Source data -
━━━━━━━━━━━━━━━━━━━━━━━━━━━━━━

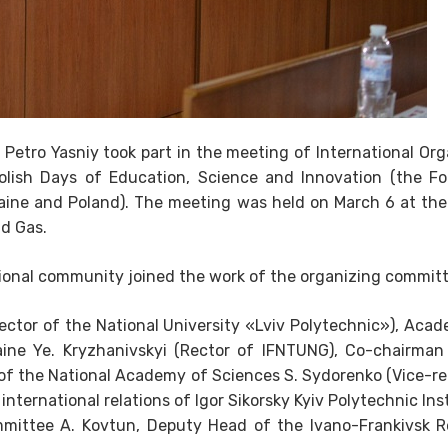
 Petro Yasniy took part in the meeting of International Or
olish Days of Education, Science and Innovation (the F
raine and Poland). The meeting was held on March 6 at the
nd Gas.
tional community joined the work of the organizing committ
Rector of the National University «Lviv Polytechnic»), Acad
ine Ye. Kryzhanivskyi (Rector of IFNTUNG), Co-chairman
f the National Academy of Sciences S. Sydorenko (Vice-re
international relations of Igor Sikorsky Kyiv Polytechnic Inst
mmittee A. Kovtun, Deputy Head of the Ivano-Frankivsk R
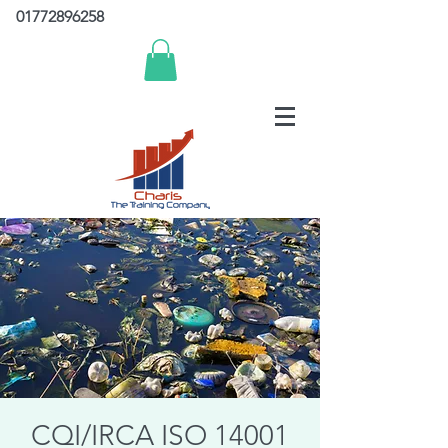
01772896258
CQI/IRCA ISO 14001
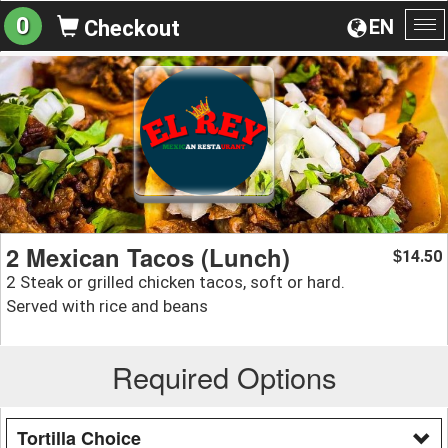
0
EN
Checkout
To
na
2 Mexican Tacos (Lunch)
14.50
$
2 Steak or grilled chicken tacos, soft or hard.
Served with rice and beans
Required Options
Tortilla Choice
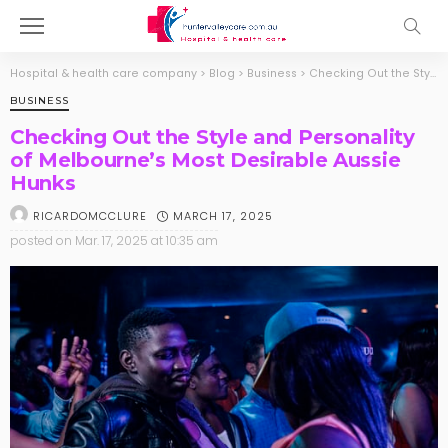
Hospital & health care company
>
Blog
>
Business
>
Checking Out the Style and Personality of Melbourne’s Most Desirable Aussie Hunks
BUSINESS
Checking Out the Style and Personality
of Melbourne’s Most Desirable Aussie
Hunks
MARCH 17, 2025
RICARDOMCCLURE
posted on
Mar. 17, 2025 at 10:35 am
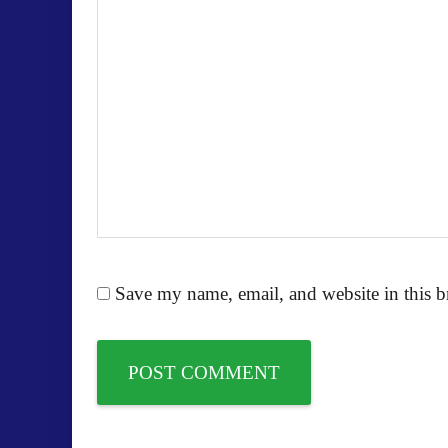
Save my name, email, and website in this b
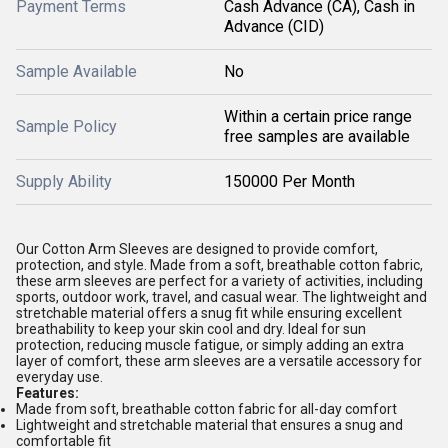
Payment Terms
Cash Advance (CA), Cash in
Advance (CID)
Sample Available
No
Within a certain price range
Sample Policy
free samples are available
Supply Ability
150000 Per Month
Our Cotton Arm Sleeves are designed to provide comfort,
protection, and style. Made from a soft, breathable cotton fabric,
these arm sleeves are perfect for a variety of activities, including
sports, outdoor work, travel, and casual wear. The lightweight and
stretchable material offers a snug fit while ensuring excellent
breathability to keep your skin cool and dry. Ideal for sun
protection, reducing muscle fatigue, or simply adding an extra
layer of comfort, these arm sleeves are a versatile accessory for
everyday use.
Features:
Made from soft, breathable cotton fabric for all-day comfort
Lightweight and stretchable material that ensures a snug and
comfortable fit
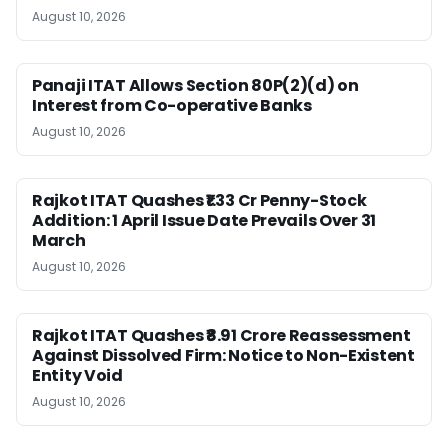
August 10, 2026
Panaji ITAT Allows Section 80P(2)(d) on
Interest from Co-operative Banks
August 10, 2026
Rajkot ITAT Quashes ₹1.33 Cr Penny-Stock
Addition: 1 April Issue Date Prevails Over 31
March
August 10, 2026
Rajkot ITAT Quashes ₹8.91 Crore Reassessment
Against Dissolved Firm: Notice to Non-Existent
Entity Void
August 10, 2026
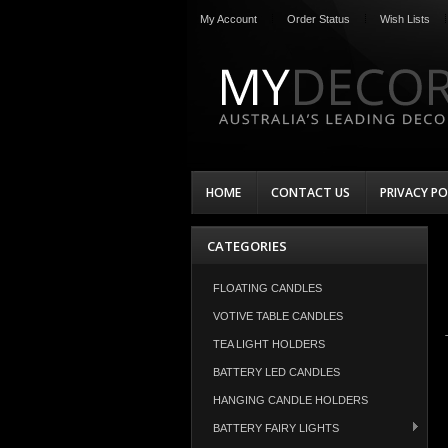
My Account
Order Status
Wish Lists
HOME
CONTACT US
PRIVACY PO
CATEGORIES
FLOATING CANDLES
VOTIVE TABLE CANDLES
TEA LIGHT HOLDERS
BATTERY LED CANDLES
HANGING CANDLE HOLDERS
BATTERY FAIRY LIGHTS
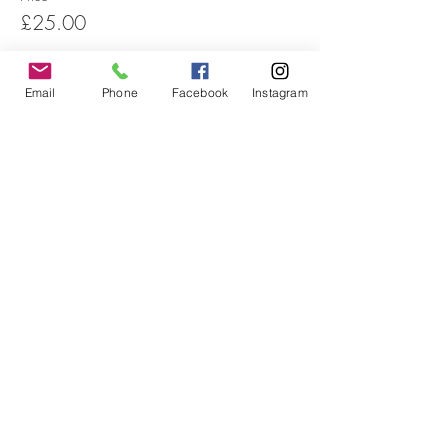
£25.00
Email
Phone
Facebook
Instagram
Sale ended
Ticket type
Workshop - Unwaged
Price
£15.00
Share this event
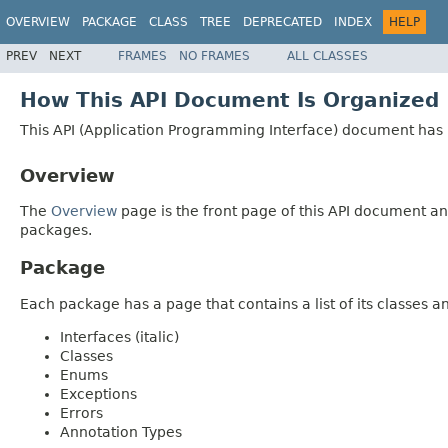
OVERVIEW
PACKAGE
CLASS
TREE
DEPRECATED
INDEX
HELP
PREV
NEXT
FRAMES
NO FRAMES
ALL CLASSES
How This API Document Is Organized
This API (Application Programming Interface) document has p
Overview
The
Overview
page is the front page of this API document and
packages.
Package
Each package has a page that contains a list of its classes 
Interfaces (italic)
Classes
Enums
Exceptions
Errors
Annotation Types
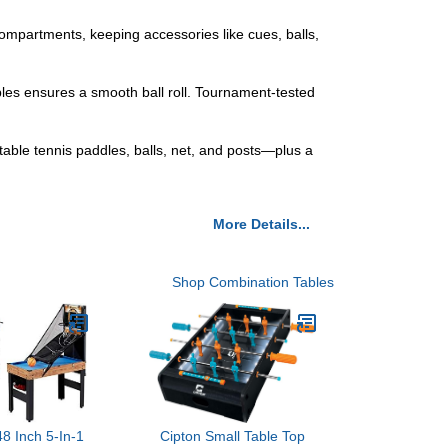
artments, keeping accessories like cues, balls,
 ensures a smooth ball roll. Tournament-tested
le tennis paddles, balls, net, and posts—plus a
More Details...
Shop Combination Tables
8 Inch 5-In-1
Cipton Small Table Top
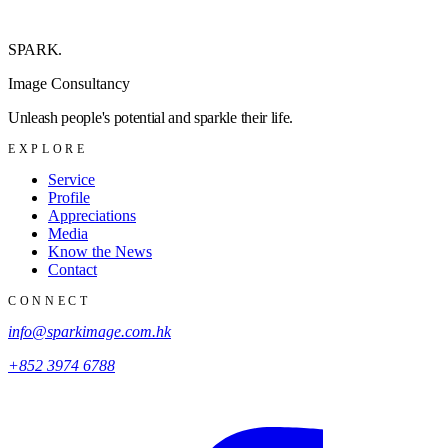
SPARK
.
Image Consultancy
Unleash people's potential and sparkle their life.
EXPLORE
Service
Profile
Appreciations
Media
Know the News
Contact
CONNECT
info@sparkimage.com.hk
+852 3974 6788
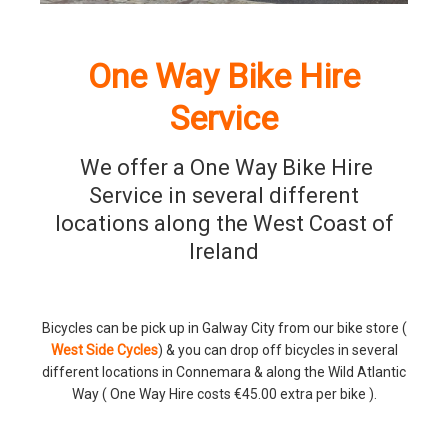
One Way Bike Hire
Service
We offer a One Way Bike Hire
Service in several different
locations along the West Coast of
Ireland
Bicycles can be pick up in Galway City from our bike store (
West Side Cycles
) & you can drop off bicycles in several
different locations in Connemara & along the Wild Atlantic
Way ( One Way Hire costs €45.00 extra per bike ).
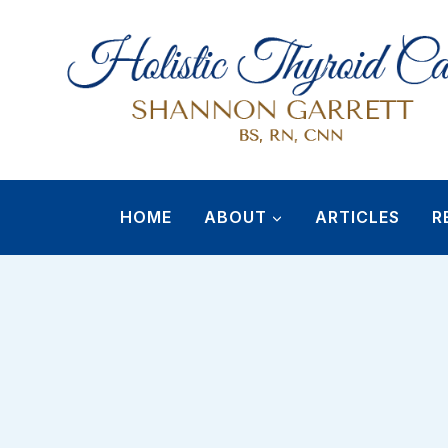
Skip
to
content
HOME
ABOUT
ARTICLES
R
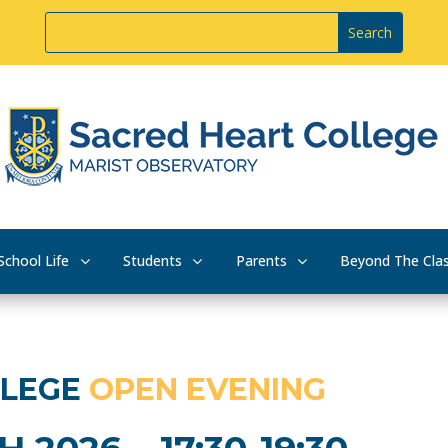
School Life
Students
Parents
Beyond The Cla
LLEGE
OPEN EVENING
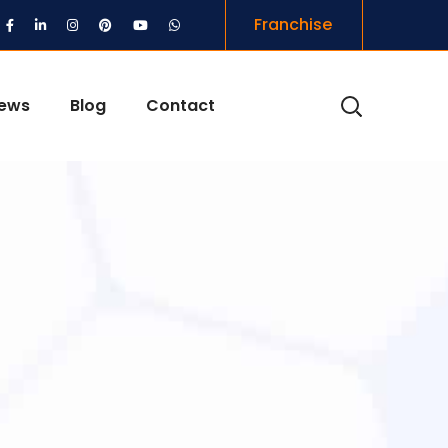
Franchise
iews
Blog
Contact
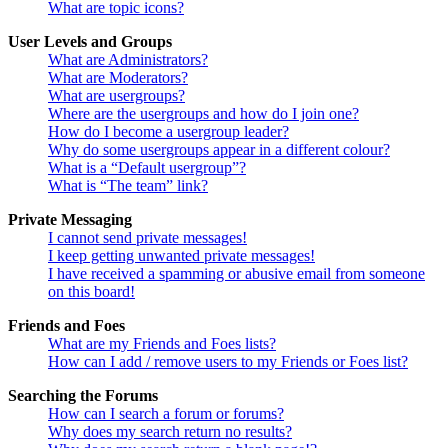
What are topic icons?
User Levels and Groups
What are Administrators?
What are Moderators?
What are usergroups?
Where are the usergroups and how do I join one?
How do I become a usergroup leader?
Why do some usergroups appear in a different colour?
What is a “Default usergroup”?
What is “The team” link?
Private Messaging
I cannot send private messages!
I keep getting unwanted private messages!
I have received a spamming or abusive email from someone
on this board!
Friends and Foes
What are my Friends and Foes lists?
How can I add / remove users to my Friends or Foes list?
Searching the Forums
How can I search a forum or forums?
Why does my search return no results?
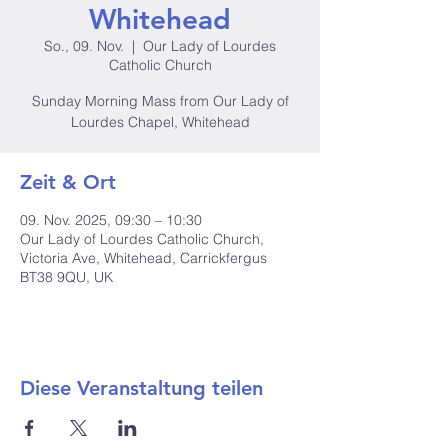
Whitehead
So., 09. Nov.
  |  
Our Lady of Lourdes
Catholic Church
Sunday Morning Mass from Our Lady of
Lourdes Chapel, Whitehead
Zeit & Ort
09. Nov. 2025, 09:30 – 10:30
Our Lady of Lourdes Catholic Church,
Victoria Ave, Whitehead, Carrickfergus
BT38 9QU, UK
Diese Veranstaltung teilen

━━━━━━━━━━━━━━━━━━━━━━━━━━━━━━

Work item -
Without the pictures, give every line of the data again, exactly as written.

Solution to the problem -
 Petro Yasniy took part in the meeting of International Or
olish Days of Education, Science and Innovation (the F
raine and Poland). The meeting was held on March 6 at the
nd Gas.
tional community joined the work of the organizing committ
Rector of the National University «Lviv Polytechnic»), Acad
ine Ye. Kryzhanivskyi (Rector of IFNTUNG), Co-chairman
f the National Academy of Sciences S. Sydorenko (Vice-re
international relations of Igor Sikorsky Kyiv Polytechnic Inst
mmittee A. Kovtun, Deputy Head of the Ivano-Frankivsk R
01772896258
CQI/IRCA ISO 14001
0
EN
Checkout
To
na
2 Mexican Tacos (Lunch)
14.50
$
2 Steak or grilled chicken tacos, soft or hard.
Served with rice and beans
Required Options
Tortilla Choice
Hospital & health care company
>
Blog
>
Business
>
Checking Out the Style and Personality of Melbourne’s Most Desirable Aussie Hunks
BUSINESS
Checking Out the Style and Personality
of Melbourne’s Most Desirable Aussie
Hunks
MARCH 17, 2025
RICARDOMCCLURE
posted on
Mar. 17, 2025 at 10:35 am
Save my name, email, and website in this b
Payment Terms
Cash Advance (CA), Cash in
Advance (CID)
Sample Available
No
Within a certain price range
Sample Policy
free samples are available
Supply Ability
150000 Per Month
Our Cotton Arm Sleeves are designed to provide comfort,
protection, and style. Made from a soft, breathable cotton fabric,
these arm sleeves are perfect for a variety of activities, including
sports, outdoor work, travel, and casual wear. The lightweight and
stretchable material offers a snug fit while ensuring excellent
breathability to keep your skin cool and dry. Ideal for sun
protection, reducing muscle fatigue, or simply adding an extra
layer of comfort, these arm sleeves are a versatile accessory for
everyday use.
Features:
Made from soft, breathable cotton fabric for all-day comfort
Lightweight and stretchable material that ensures a snug and
comfortable fit
August 10, 2026
Panaji ITAT Allows Section 80P(2)(d) on
Interest from Co-operative Banks
August 10, 2026
Rajkot ITAT Quashes ₹1.33 Cr Penny-Stock
Addition: 1 April Issue Date Prevails Over 31
March
August 10, 2026
Rajkot ITAT Quashes ₹8.91 Crore Reassessment
Against Dissolved Firm: Notice to Non-Existent
Entity Void
August 10, 2026
My Account
Order Status
Wish Lists
HOME
CONTACT US
PRIVACY PO
CATEGORIES
FLOATING CANDLES
VOTIVE TABLE CANDLES
TEA LIGHT HOLDERS
BATTERY LED CANDLES
HANGING CANDLE HOLDERS
BATTERY FAIRY LIGHTS
£25.00
Email
Phone
Facebook
Instagram
Sale ended
Ticket type
Workshop - Unwaged
Price
£15.00
Share this event
OVERVIEW
PACKAGE
CLASS
TREE
DEPRECATED
INDEX
HELP
PREV
NEXT
FRAMES
NO FRAMES
ALL CLASSES
How This API Document Is Organized
This API (Application Programming Interface) document has p
Overview
The
Overview
page is the front page of this API document and
packages.
Package
Each package has a page that contains a list of its classes 
Interfaces (italic)
Classes
Enums
Exceptions
Errors
Annotation Types
artments, keeping accessories like cues, balls,
 ensures a smooth ball roll. Tournament-tested
le tennis paddles, balls, net, and posts—plus a
More Details...
Shop Combination Tables
8 Inch 5-In-1
Cipton Small Table Top
SPARK
.
Image Consultancy
Unleash people's potential and sparkle their life.
EXPLORE
Service
Profile
Appreciations
Media
Know the News
Contact
CONNECT
info@sparkimage.com.hk
+852 3974 6788
One Way Bike Hire
Service
We offer a One Way Bike Hire
Service in several different
locations along the West Coast of
Ireland
Bicycles can be pick up in Galway City from our bike store (
West Side Cycles
) & you can drop off bicycles in several
different locations in Connemara & along the Wild Atlantic
Way ( One Way Hire costs €45.00 extra per bike ).
Skip
to
content
HOME
ABOUT
ARTICLES
R
School Life
Students
Parents
Beyond The Cla
LLEGE
OPEN EVENING
Franchise
iews
Blog
Contact
What are topic icons?
User Levels and Groups
What are Administrators?
What are Moderators?
What are usergroups?
Where are the usergroups and how do I join one?
How do I become a usergroup leader?
Why do some usergroups appear in a different colour?
What is a “Default usergroup”?
What is “The team” link?
Private Messaging
I cannot send private messages!
I keep getting unwanted private messages!
I have received a spamming or abusive email from someone
on this board!
Friends and Foes
What are my Friends and Foes lists?
How can I add / remove users to my Friends or Foes list?
Searching the Forums
How can I search a forum or forums?
Why does my search return no results?
Whitehead
So., 09. Nov.
  |  
Our Lady of Lourdes
Catholic Church
Sunday Morning Mass from Our Lady of
Lourdes Chapel, Whitehead
Zeit & Ort
09. Nov. 2025, 09:30 – 10:30
Our Lady of Lourdes Catholic Church,
Victoria Ave, Whitehead, Carrickfergus
BT38 9QU, UK
Diese Veranstaltung teilen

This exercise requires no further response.